━━━ WORKING DATA
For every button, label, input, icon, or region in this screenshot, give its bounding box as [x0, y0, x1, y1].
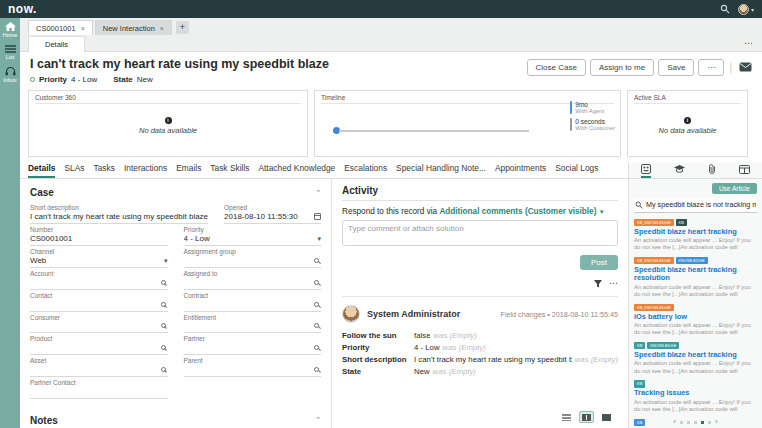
article-snippet: An activation code will appear ... Enjoy…	[634, 322, 757, 337]
split-view-button[interactable]	[579, 411, 594, 423]
form-field[interactable]: Short description I can't track my heart…	[30, 202, 208, 224]
form-field[interactable]: Entitlement	[184, 312, 322, 334]
sidebar-item-list[interactable]: List	[0, 45, 20, 60]
caret-icon[interactable]	[164, 256, 168, 265]
assist-search-box[interactable]: My speedbit blaze is not tracking my hea…	[634, 198, 757, 213]
record-section-tab[interactable]: Details	[28, 163, 55, 178]
tab-agent-assist[interactable]	[641, 163, 651, 178]
global-search-icon[interactable]	[720, 4, 730, 14]
article-title-link[interactable]: Speedbit blaze heart tracking	[634, 351, 757, 360]
top-bar: now. ▾	[0, 0, 762, 18]
record-section-tab[interactable]: Escalations	[344, 163, 387, 178]
search-icon[interactable]	[161, 323, 166, 328]
record-section-tab[interactable]: Tasks	[94, 163, 115, 178]
servicenow-logo: now.	[8, 2, 37, 16]
activity-stream: Activity Respond to this record via Addi…	[332, 179, 628, 428]
layout-toggles	[559, 411, 614, 423]
sidebar-item-home[interactable]: Home	[0, 22, 20, 38]
form-field[interactable]: Consumer	[30, 312, 168, 334]
article-title-link[interactable]: Speedbit blaze heart tracking resolution	[634, 266, 757, 283]
close-case-button[interactable]: Close Case	[527, 59, 586, 76]
save-button[interactable]: Save	[658, 59, 694, 76]
form-field[interactable]: Priority 4 - Low	[184, 224, 322, 246]
close-tab-icon[interactable]: ×	[160, 25, 164, 32]
knowledge-article[interactable]: KB Tracking issues An activation code wi…	[634, 380, 757, 413]
email-icon	[739, 62, 752, 72]
form-field[interactable]: Channel Web	[30, 246, 168, 268]
calendar-icon[interactable]	[314, 213, 321, 220]
search-icon[interactable]	[161, 345, 166, 350]
tab-attachments[interactable]	[708, 163, 716, 178]
form-field[interactable]: Partner Contact	[30, 377, 168, 399]
form-field[interactable]: Assignment group	[184, 246, 322, 268]
subtab-details[interactable]: Details	[28, 36, 85, 52]
caret-icon[interactable]	[317, 234, 321, 243]
form-field[interactable]: Opened 2018-08-10 11:55:30	[224, 202, 321, 224]
knowledge-article[interactable]: KB_KNOWLEDGEKNOWLEDGE Speedbit blaze hea…	[634, 257, 757, 299]
use-article-button[interactable]: Use Article	[712, 183, 757, 194]
stream-options-button[interactable]: ⋯	[609, 281, 618, 286]
search-icon[interactable]	[314, 302, 319, 307]
form-field[interactable]: Contract	[184, 290, 322, 312]
article-title-link[interactable]: Speedbit blaze heart tracking	[634, 228, 757, 237]
knowledge-article[interactable]: KBKNOWLEDGE Speedbit blaze heart trackin…	[634, 342, 757, 375]
search-icon[interactable]	[314, 323, 319, 328]
record-section-tab[interactable]: Social Logs	[555, 163, 598, 178]
form-field[interactable]: Contact	[30, 290, 168, 312]
comment-input[interactable]	[342, 220, 618, 246]
form-field[interactable]: Product	[30, 333, 168, 355]
search-icon[interactable]	[161, 367, 166, 372]
assist-search-input[interactable]: My speedbit blaze is not tracking my hea…	[646, 200, 756, 209]
pager-prev-icon[interactable]: ‹	[673, 419, 676, 425]
stream-view-button[interactable]	[559, 411, 574, 423]
pager-next-icon[interactable]: ›	[715, 419, 718, 425]
comment-type-selector[interactable]: Additional comments (Customer visible)	[439, 207, 596, 216]
compose-email-button[interactable]	[737, 57, 754, 77]
add-tab-button[interactable]: +	[176, 21, 189, 34]
priority-indicator-icon	[30, 77, 35, 82]
tab-knowledge[interactable]	[674, 163, 685, 178]
knowledge-article[interactable]: KB_KNOWLEDGEKB Speedbit blaze heart trac…	[634, 219, 757, 252]
record-section-tab[interactable]: SLAs	[64, 163, 84, 178]
sidebar-item-inbox[interactable]: Inbox	[0, 67, 20, 83]
post-button[interactable]: Post	[580, 255, 618, 270]
article-tag: KB	[676, 219, 687, 226]
form-field[interactable]: Partner	[184, 333, 322, 355]
form-field[interactable]: Parent	[184, 355, 322, 377]
close-tab-icon[interactable]: ×	[81, 25, 85, 32]
chevron-down-icon: ▼	[599, 209, 605, 215]
assign-to-me-button[interactable]: Assign to me	[590, 59, 654, 76]
collapse-section-icon[interactable]: ⌃	[315, 189, 321, 197]
record-section-tab[interactable]: Special Handling Note...	[396, 163, 486, 178]
search-icon[interactable]	[161, 302, 166, 307]
record-section-tab[interactable]: Appointments	[495, 163, 546, 178]
search-icon[interactable]	[314, 280, 319, 285]
article-title-link[interactable]: Tracking issues	[634, 389, 757, 398]
search-icon[interactable]	[161, 280, 166, 285]
form-field[interactable]: Assigned to	[184, 268, 322, 290]
priority-value: 4 - Low	[71, 75, 97, 84]
more-options-button[interactable]: ⋯	[744, 38, 754, 48]
form-field[interactable]: Account	[30, 268, 168, 290]
form-field[interactable]: Asset	[30, 355, 168, 377]
record-section-tab[interactable]: Emails	[176, 163, 201, 178]
home-icon	[5, 22, 16, 31]
record-section-tab[interactable]: Interactions	[124, 163, 167, 178]
search-icon[interactable]	[314, 258, 319, 263]
article-title-link[interactable]: iOs battery low	[634, 313, 757, 322]
user-menu[interactable]: ▾	[738, 4, 754, 15]
collapse-section-icon[interactable]: ⌃	[315, 416, 321, 424]
tab-case-record[interactable]: CS0001001 ×	[28, 20, 93, 35]
knowledge-article[interactable]: KB_KNOWLEDGE iOs battery low An activati…	[634, 304, 757, 337]
search-icon[interactable]	[314, 345, 319, 350]
filter-icon[interactable]	[594, 274, 602, 292]
form-field[interactable]: Number CS0001001	[30, 224, 168, 246]
tab-related-lists[interactable]	[739, 163, 750, 178]
full-view-button[interactable]	[599, 411, 614, 423]
tab-new-interaction[interactable]: New Interaction ×	[95, 20, 172, 35]
search-icon[interactable]	[314, 367, 319, 372]
timeline-track	[339, 130, 529, 132]
more-actions-button[interactable]: ⋯	[698, 59, 724, 76]
record-section-tab[interactable]: Task Skills	[210, 163, 249, 178]
record-section-tab[interactable]: Attached Knowledge	[258, 163, 335, 178]
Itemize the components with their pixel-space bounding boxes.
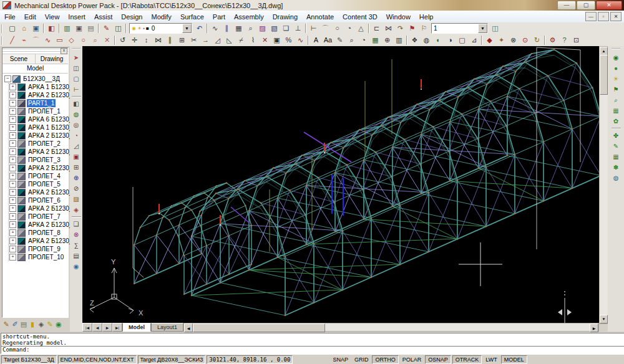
tree-expand-toggle[interactable]: + — [9, 237, 16, 244]
menu-drawing[interactable]: Drawing — [268, 12, 302, 22]
toggle-otrack[interactable]: OTRACK — [452, 355, 482, 364]
extend-icon[interactable]: → — [200, 35, 212, 46]
constraint2-icon[interactable]: ⊗ — [71, 229, 82, 240]
copy-icon[interactable]: ▣ — [73, 23, 85, 34]
plot-style-icon[interactable]: ◧ — [46, 23, 57, 34]
maximize-button[interactable]: ▢ — [577, 1, 595, 10]
tree-expand-toggle[interactable]: + — [9, 140, 16, 147]
offset-icon[interactable]: ∥ — [164, 35, 176, 46]
tab-model[interactable]: Model — [2, 64, 68, 74]
tree-item[interactable]: +PART1_1 — [9, 99, 68, 107]
scale-combo[interactable]: 1 ▼ — [431, 23, 488, 34]
dim-angle-icon[interactable]: △ — [355, 23, 367, 34]
tree-item[interactable]: +ПРОЛЕТ_2 — [9, 140, 68, 148]
assembly2-icon[interactable]: ❏ — [71, 219, 82, 229]
menu-design[interactable]: Design — [117, 12, 147, 22]
edit-green-icon[interactable]: ✎ — [610, 141, 622, 151]
menu-insert[interactable]: Insert — [64, 12, 90, 22]
constraint-icon[interactable]: ⊗ — [507, 35, 519, 46]
tree-item[interactable]: +АРКА 2 Б1230_4 — [9, 164, 68, 172]
revolve-icon[interactable]: ◍ — [71, 109, 82, 120]
toolbar-grip[interactable] — [612, 48, 620, 51]
spline-icon[interactable]: ∿ — [42, 35, 54, 46]
ucs-tool-icon[interactable]: ⊿ — [468, 35, 480, 46]
polygon-icon[interactable]: ◇ — [66, 35, 77, 46]
menu-surface[interactable]: Surface — [176, 12, 208, 22]
surface-icon[interactable]: ◈ — [71, 204, 82, 215]
chamfer3d-icon[interactable]: ◿ — [71, 141, 82, 151]
rotate-icon[interactable]: ↺ — [117, 35, 129, 46]
copy-props-icon[interactable]: ▥ — [61, 23, 73, 34]
close-button[interactable]: ✕ — [596, 1, 622, 10]
redline-icon[interactable]: ✐ — [11, 319, 19, 330]
construction-line-icon[interactable]: ⌁ — [18, 35, 30, 46]
tree-expand-toggle[interactable]: + — [9, 246, 16, 252]
toggle-snap[interactable]: SNAP — [330, 356, 351, 363]
copy2-icon[interactable]: ▣ — [271, 35, 283, 46]
pair-icon[interactable]: ∥ — [221, 23, 233, 34]
fillet-icon[interactable]: ◿ — [212, 35, 223, 46]
scroll-right-icon[interactable]: ▶ — [590, 323, 598, 332]
pedit-icon[interactable]: ∿ — [295, 35, 306, 46]
sketch-view-icon[interactable]: ◫ — [71, 63, 82, 74]
edit-text-icon[interactable]: ✎ — [334, 35, 346, 46]
analysis-icon[interactable]: ∑ — [71, 240, 82, 251]
scale-combo-arrow-icon[interactable]: ▼ — [478, 24, 487, 33]
palette-icon[interactable]: ▨ — [256, 23, 268, 34]
menu-modify[interactable]: Modify — [147, 12, 175, 22]
hole-icon[interactable]: ◎ — [71, 120, 82, 130]
tree-item[interactable]: +АРКА 2 Б1230_9 — [9, 237, 68, 245]
trim-icon[interactable]: ✂ — [188, 35, 200, 46]
tree-item[interactable]: +АРКА 6 Б1230_1 — [9, 115, 68, 123]
tree-expand-toggle[interactable]: + — [9, 132, 16, 139]
drawing-viewport[interactable]: YXZ — [82, 46, 599, 323]
tree-expand-toggle[interactable]: + — [9, 92, 16, 98]
mdi-close-button[interactable]: ✕ — [610, 12, 622, 21]
array-icon[interactable]: ⊞ — [176, 35, 188, 46]
mdi-restore-button[interactable]: ▫ — [598, 12, 609, 21]
panel-close-icon[interactable]: x — [61, 48, 67, 54]
erase2-icon[interactable]: ✕ — [101, 35, 113, 46]
horizontal-scroll-thumb[interactable] — [193, 323, 325, 332]
layers2-icon[interactable]: ❏ — [280, 23, 292, 34]
zoom-scene-icon[interactable]: ⌕ — [610, 95, 622, 105]
mdi-minimize-button[interactable]: — — [585, 12, 597, 21]
trash-icon[interactable]: ▮ — [28, 319, 37, 330]
tolerance-icon[interactable]: ⊕ — [381, 35, 393, 46]
tree-expand-toggle[interactable]: + — [9, 124, 16, 131]
named-views-icon[interactable]: ◫ — [489, 23, 501, 34]
redo2-icon[interactable]: ↷ — [394, 23, 406, 34]
calc-icon[interactable]: ▦ — [610, 151, 622, 162]
zoom-dynamic-icon[interactable]: ◔ — [358, 35, 369, 46]
notes-icon[interactable]: ▧ — [268, 23, 280, 34]
coordinate-display[interactable]: 30121.40, 8918.16 , 0.00 — [207, 355, 293, 364]
menu-part[interactable]: Part — [208, 12, 230, 22]
tree-expand-toggle[interactable]: + — [9, 181, 16, 188]
open-icon[interactable]: ⌂ — [18, 23, 30, 34]
tab-layout1[interactable]: Layout1 — [151, 323, 183, 332]
toggle-ortho[interactable]: ORTHO — [372, 355, 398, 364]
chamfer-icon[interactable]: ◺ — [223, 35, 235, 46]
render3-icon[interactable]: ◉ — [54, 319, 63, 330]
tree-expand-toggle[interactable]: + — [9, 221, 16, 228]
menu-assist[interactable]: Assist — [90, 12, 117, 22]
help2-icon[interactable]: ? — [558, 35, 570, 46]
zoom-icon[interactable]: ⌕ — [89, 35, 101, 46]
menu-edit[interactable]: Edit — [20, 12, 41, 22]
flag2-icon[interactable]: ⚐ — [418, 23, 430, 34]
join-icon[interactable]: ⌇ — [247, 35, 259, 46]
datum-icon[interactable]: ⊥ — [292, 23, 304, 34]
table2-icon[interactable]: ▥ — [393, 35, 405, 46]
tree-expand-toggle[interactable]: + — [9, 108, 16, 115]
balloon-icon[interactable]: ◉ — [71, 261, 82, 272]
tree-item[interactable]: +ПРОЛЕТ_9 — [9, 245, 68, 253]
menu-assembly[interactable]: Assembly — [230, 12, 268, 22]
command-input[interactable]: Command: — [1, 346, 624, 354]
sketch-icon[interactable]: ∿ — [209, 23, 221, 34]
tree-item[interactable]: +АРКА 1 Б1230_1 — [9, 83, 68, 91]
tab-model[interactable]: Model — [122, 323, 151, 332]
dim-circle-icon[interactable]: ○ — [331, 23, 343, 34]
menu-window[interactable]: Window — [382, 12, 415, 22]
dimension-icon[interactable]: ⊢ — [71, 84, 82, 95]
print-icon[interactable]: ◫ — [112, 23, 124, 34]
━━━━━━
**PROBLEM TO WORK ON:**
Report every line containing the word "sketch" from the listing above.

**RESULT OF THE EXERCISE:**
sketch-view-icon[interactable]: ◫ — [71, 63, 82, 74]
sketch-icon[interactable]: ∿ — [209, 23, 221, 34]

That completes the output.